AI Question Generator — GLA Curriculum Mapping
Artificial Intelligence · Educational Technology · Assessment
AI Question Generator — GLA Curriculum Mapping
Prototype developed 2024–25 · Imperial London, Faculty of Medicine
Overview
The Imperial Question Creator is an AI-powered tool that generates MS AKT-style (Applied Knowledge Test) multiple-choice questions mapped directly to Imperial London’s Graduate Learning Assessment (GLA) curriculum. Developed in response to a request from Professor Amir Sam and Teaching Fellow Sinthiya Sivarajah, the tool addresses a practical and time-consuming challenge facing medical educators: the rapid generation of high-quality, curriculum-aligned assessment questions at scale.
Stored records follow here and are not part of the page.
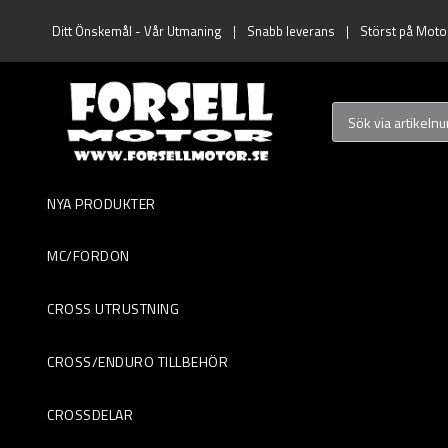
Ditt Önskemål
-
Vår Utmaning
|
Snabb leverans
|
Störst på Motoc
NYA PRODUKTER
MC/FORDON
CROSS UTRUSTNING
CROSS/ENDURO TILLBEHÖR
CROSSDELAR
Rather than manually authoring questions to match specific curriculum objectives, educators can select a programme phase, clinical condition, and question type — and receive a fully-formed AKT-style clinical scenario with answer options, the correct answer, a clinical justification, and referenced medical literature, all in seconds.
Project at a Glance
| Status | Live Prototype — Academic Year 2024–25 |
| Curriculum | GLA (Graduate Learning Assessment), MBBS — Imperial London |
| Phases Covered | Phase 1c · Phase 3a · Phase 3b |
| Question Types | Diagnosis · Management · Medical & Lab Science · Ethics |
| Platform | gla-curriculum.vercel.app (login required) |
| Technology | Next.js · TypeScript · Claude AI (Anthropic) · Supabase · Vercel |
| Requested by | Professor Amir Sam · Sinthiya Sivarajah (Teaching Fellow) |
How It Works
The tool presents educators with a simple interface. They select a curriculum phase (Phase 1c, 3a or 3b — corresponding to different years of the Imperial MBBS programme), then choose a medical condition and the type of question they need: Diagnosis, Management, Medical and Lab Science, or Ethics. An optional clinical context field allows them to specify patient demographics, setting, or complexity level.
Claude AI then generates a structured MS AKT-style question: a realistic clinical scenario, five answer options, the correct answer with a detailed clinical justification, and relevant medical references. Each question is tagged with its phase, question type, and topic, and carries a quality confidence score.
The output is immediately usable in assessments, question banks, or formative practice resources — and can be regenerated or adjusted on demand. The system is designed to support the rapid development of question banks aligned to a new or revised curriculum without placing additional burden on faculty time.
Context & Motivation
The GLA curriculum represents a significant revision to how Imperial structures its undergraduate medical assessment. Building a question bank to match a new curriculum framework is an enormous task — one traditionally dependent on senior academic time. This tool was developed as a proof-of-concept to explore whether AI could take on the first-pass generation work, leaving faculty to focus on review, refinement and quality assurance rather than blank-page authoring.
The request came directly from clinical academics working within the Faculty of Medicine who were facing this challenge practically, making it a genuine faculty-initiated innovation rather than a top-down technology project.
Partners & Collaborators
Imperial London, Faculty of Medicine — Adrian Cowell (Innovation Lead), Professor Amir Sam, Sinthiya Sivarajah (Teaching Fellow).
Next Steps
The prototype is live and in active use. Planned development includes expansion to cover all GLA curriculum topic areas across all phases, a question review and editing workflow for faculty, export to standard question bank formats (QTI/Moodle-compatible), and integration with institutional assessment systems.